Но, к счастью, то были горящие остатки ракет. Щит оставался в исправности. Когда корабль пролетел Флориду и Большие Багамские острова, над ним, на высоте 9000 метров, раскрылся маленький парашют, затем, с рывком, большой. «Через иллюминатор, — говорит космонавт, — я видел купол парашюта и, поверьте мне, редко в жизни я наслаждался более приятным зрелищем».

Корабль «Дружба 7» парил в воздухе и наконец опустился в воды Атлантического океана, в 1100 километрах к юго-востоку от мыса Канаверал. В 15.01, немногим больше чем через пять часов после момента запуска, Гленна подобрал эсминец «Ноа».
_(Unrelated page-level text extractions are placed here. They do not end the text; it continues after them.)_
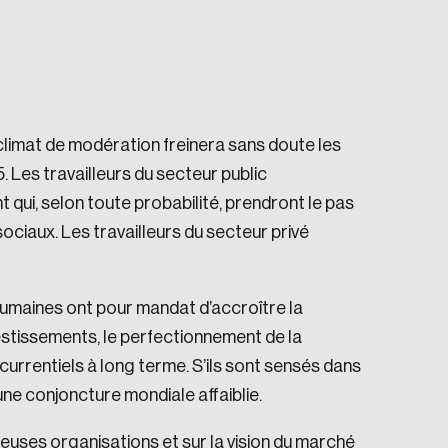
climat de modération freinera sans doute les
 Les travailleurs du secteur public
e seek to change the world for the better.
t qui, selon toute probabilité, prendront le pas
sociaux. Les travailleurs du secteur privé
umaines ont pour mandat d’accroître la
vestissements, le perfectionnement de la
currentiels à long terme. S’ils sont sensés dans
da.
une conjoncture mondiale affaiblie.
euses organisations et sur la vision du marché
Полет Гленна был шагом вперед: он доказал, что космонавт в состоянии сам вести корабль по орбите. Благодаря запускам сложнейших спутников-роботов мы собираем ценные сведения о космическом пространстве. Советские космонавты Гагарин и Титов показали, какие данные можно получить, летая над Землей в тяжелом корабле, выведенном на орбиту мощной ракетой. Но как ни велики достижения ученых, техников и космонавтов — американских и советских — перед нами по-прежнему стоят бесчисленные задачи. И чрезвычайно важно, чтобы работа над ними велась совместно, а не порознь. Еще в 1958 году Президент Дуайт Д. Эйзенхауэр заявил о готовности Соединенных Штатов сотрудничать с другими народами в исследованиях космического пространства. В 1961 году Президент Джон Ф. Кеннеди повторил это предложение. Недавно глава Советского правительства Н. С. Хрущев высказал такую же точку зрения. «Если мой орбитальный полет действительно поможет делу укрепления мира, — сказал Гленн 23 февраля представителям мировой прессы, — то вряд ли в моей жизни мне удастся достигнуть более желанной цели».

Впереди еще длинный путь, но, самое главное, добрые намерения налицо. Совершая орбитальный полет, Гленн видел огни Перта. Горели огни потому, что во всем мире люди приветствуют посланцев к звездам.